A newly released review of a June 27 report by the U.S. Election Assistance Commission (EAC) shows that voter registration application rates at state public assistance agencies have risen sharply following National Voter Registration Act (NVRA) enforcement actions by advocacy groups Demos, Project Vote, the Lawyers’ Committee for Civil Rights Under Law, and others. In contrast, the overwhelming majority of states not targeted have continued to see a long decline in registration of lower-income residents.

“The new data underscore the effectiveness of enforcement in giving low income Americans a voice in the democratic process,” said Lisa Danetz, Senior Counsel at Demos and co-lead counsel in a settled lawsuit against Ohio. “For example, Ohio topped the EAC list for voter registration at public assistance offices. As a result of our lawsuit, the state institutionalized procedures to offer voter registration. Those procedures will ensure that voter registration does not fall off the radar screen.”Ohio and Missouri topped the rankings in reported voter registration applications submitted at public assistance offices. Both states have settled lawsuits regarding lack of National Voter Registration Act of 1993 (NVRA) compliance, brought by Demos, Project Vote, the Lawyers’ Committee, and others.

They’re suing to enforce the National Voter Registration Act (known as “motor voter”).

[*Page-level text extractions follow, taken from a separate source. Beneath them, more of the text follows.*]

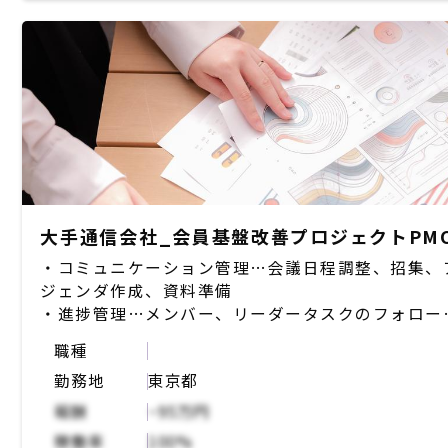
・企画/サービス運営部門、デザイン会社、開発ベ
ダ、連携システム担当、等との調整を行う。
・
Slack/Backlog/Redmine/Teams/GoogleWorksp
等を利用したコミュニケーション
・レビュー・QAの管理・窓口。課題のとりまとめ
応状況管理。
・受入テスト計画策定、テスト設計、テスト実施
・障害管理、ベンダ修正後の再テスト
・運営部門からの問い合わせ一次受け、ベンダへの
大手通信会社_会員基盤改善プロジェクトPM
査・対応依頼
・コミュニケーション管理…会議日程調整、招集、
・ベンダ改修後の動作確認、リリース調整
ジェンダ作成、資料準備
・上記に付随する、会議運営や議事録作成等のプロ
・進捗管理…メンバー、リーダータスクのフォロー
ェクト管理支援業務
進捗管理、サービス主管部とのやり取り
職種
・課題管理…課題提示、解決策策定、推進
勤務地
東京都
・作業系…資料作成（議事メモ、周知資料、報告資
料）
報酬
~95万円
稼働率
100%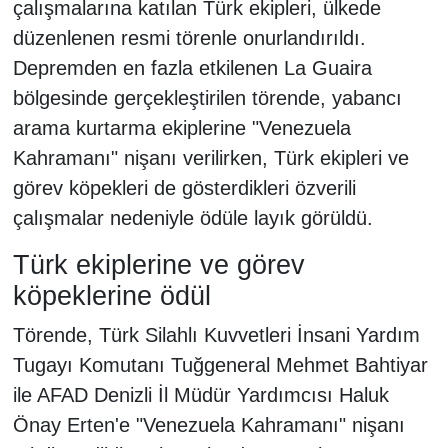
çalışmalarına katılan Türk ekipleri, ülkede
düzenlenen resmi törenle onurlandırıldı.
Depremden en fazla etkilenen La Guaira
bölgesinde gerçekleştirilen törende, yabancı
arama kurtarma ekiplerine "Venezuela
Kahramanı" nişanı verilirken, Türk ekipleri ve
görev köpekleri de gösterdikleri özverili
çalışmalar nedeniyle ödüle layık görüldü.
Türk ekiplerine ve görev
köpeklerine ödül
Törende, Türk Silahlı Kuvvetleri İnsani Yardım
Tugayı Komutanı Tuğgeneral Mehmet Bahtiyar
ile AFAD Denizli İl Müdür Yardımcısı Haluk
Önay Erten'e "Venezuela Kahramanı" nişanı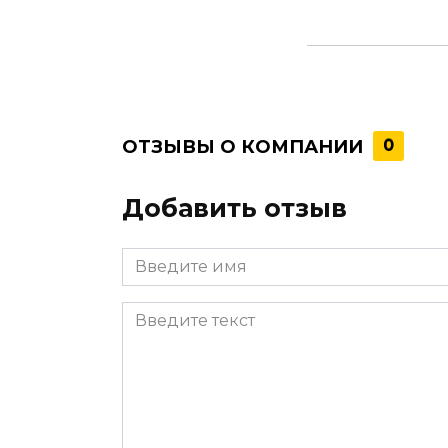
ОТЗЫВЫ О КОМПАНИИ
0
Добавить отзыв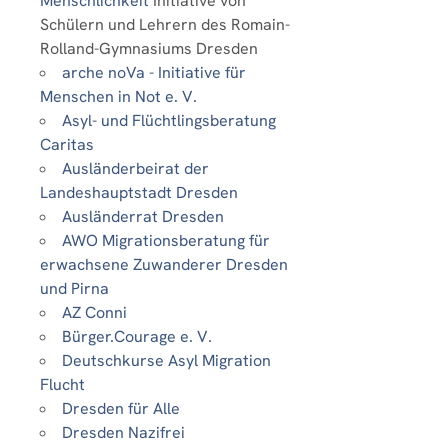
Menschlichkeit
Initiative von
Schülern und Lehrern des Romain-
Rolland-Gymnasiums Dresden
arche noVa - Initiative für
Menschen in Not e. V.
Asyl- und Flüchtlingsberatung
Caritas
Ausländerbeirat der
Landeshauptstadt Dresden
Ausländerrat Dresden
AWO Migrationsberatung für
erwachsene Zuwanderer Dresden
und Pirna
AZ Conni
Bürger.Courage e. V.
Deutschkurse Asyl Migration
Flucht
Dresden für Alle
Dresden Nazifrei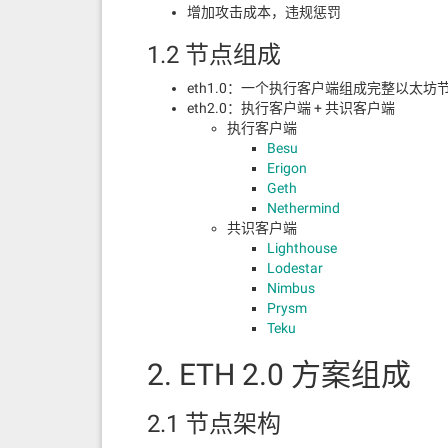
增加攻击成本，违规惩罚
1.2 节点组成
eth1.0：一个执行客户端组成完整以太坊
eth2.0：执行客户端 + 共识客户端
执行客户端
Besu
Erigon
Geth
Nethermind
共识客户端
Lighthouse
Lodestar
Nimbus
Prysm
Teku
2. ETH 2.0 方案组成
2.1 节点架构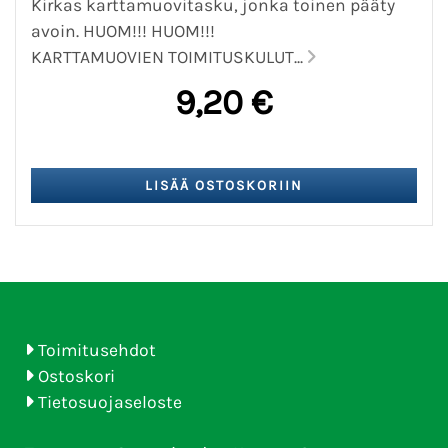
Kirkas karttamuovitasku, jonka toinen pääty
avoin. HUOM!!! HUOM!!!
KARTTAMUOVIEN TOIMITUSKULUT...
9,20 €
Toimitusehdot
Ostoskori
Tietosuojaseloste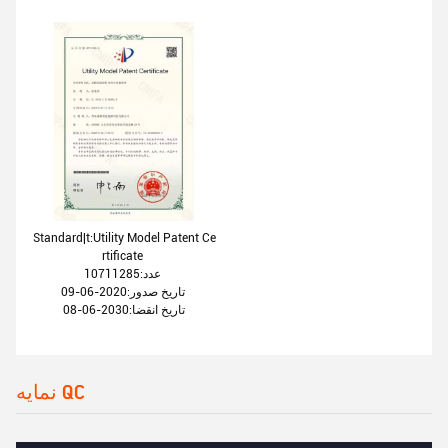
Standard|t:Utility Model Patent Ce
rtificate
عدد:10711285
تاریخ صدور:2020-06-09
تاریخ انقضا:2030-06-08
نمایه QC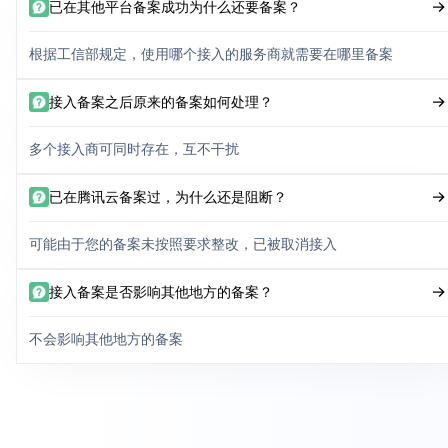
已在其他平台备案成功为什么还要备案？
根据工信部规定，使用哪个接入的服务商就需要在哪里备案
接入备案之后原来的备案如何处理？
多个接入商可同时存在，互不干扰
已在腾讯云备案过，为什么还是阻断？
可能由于您的备案未按照要求整改，已被取消接入
接入备案是否影响其他地方的备案？
不会影响其他地方的备案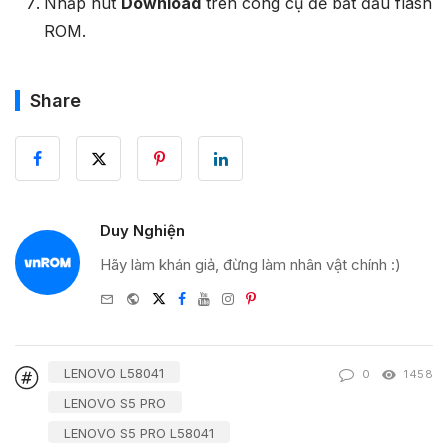
Nhấp nút
Download
trên công cụ để bắt đầu flash
ROM.
Share
Duy Nghiện
Hãy làm khán giả, đừng làm nhân vật chính :)
e-
Website
Twitter
Facebook
Youtube
Instagram
Pinterest
mail
LENOVO L58041
0
1458
LENOVO S5 PRO
LENOVO S5 PRO L58041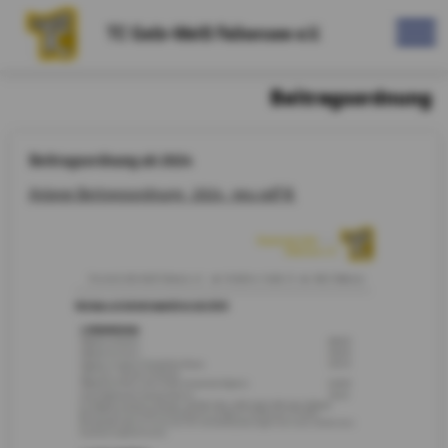
TC Gelb-Weiß Falkensee e.V.
Beitragsordnung
Beitragsordnung ab 2024
Anlage Beitragsordnung_2024_neu.pdf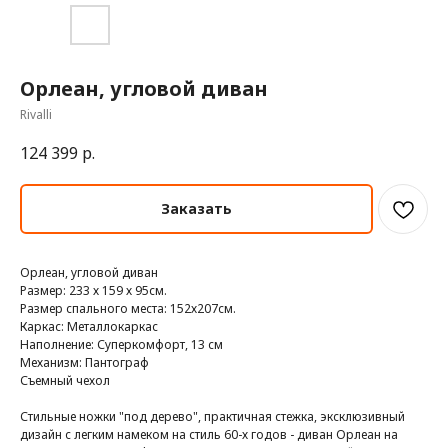
Орлеан, угловой диван
Rivalli
124 399
р.
Заказать
Орлеан, угловой диван
Размер: 233 х 159 х 95см.
Размер спального места: 152х207см.
Каркас: Металлокаркас
Наполнение: Суперкомфорт, 13 см
Механизм: Пантограф
Съемный чехол
Стильные ножки "под дерево", практичная стежка, эксклюзивный
дизайн с легким намеком на стиль 60-х годов - диван Орлеан на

I read quite a bit on election law, and “motor voter” is usually portrayed as an idea that enjoyed “broad bipartisan support”. The implication is that Republicans and Democrats linked arms across the aisle and happily rubber-stamped the bill.

Here’s how The League of Women Voters remembers it:

The League’s grassroots campaign to secure national legislation to reform voter registration resulted in 1990 passage by the House of Representatives of the National Voter Registration Act (NVRA), or “motor voter.” Despite strong League lobbying, the Senate refused to bring the bill to the floor in fall 1990.

The effort to pass national motor-voter legislation intensified in the 102nd Congress. In February 1991, the National Voter Registration Act of 1991 was introduced in the Senate. Leading a national coalition, the League carried out a high visibility, multifaceted, grassroots drive, resulting in passage of the Senate bill by both the House and Senate in 1992. Despite League pressure, the President vetoed the bill. An attempt to override the veto in the Senate fell five votes short of the necessary two-thirds majority.

Finally, in 1993, the many years of concerted effort by the League and other voting rights organizations paid off, when both houses of Congress passed voter registration reform legislation. President Clinton signed the National Voter Registration Act in May. The “motor-voter” bill enabled citizens to apply to register at motor vehicle agencies automatically, as well as by mail and at public and private agencies that service the public.

So, like nearly everything else, it was big battle and it took too long.

Here is a report on a study of voting across income levels. I don’t know if it is reliable. If it’s accurate, most of us probably aren’t adequately or equitably represented:

Furthermore, there are enormous disparities that exist in America across income levels in all forms of participation, particularly voting. A study on these disparities found that 86% of people with incomes above $75,000 claim to have voted in presidential elections as compared with only 52% of people with incomes under $15,000. As a result of the participation disparity across demographic lines, politicians are more responsive to the opinions of high-income constituents.

A study of roll call votes under the 107th and 108th Congresses reported that legislators were three times more responsive to high-income constituents than middle-income constituents and were the least responsive to the needs of low-income constituents.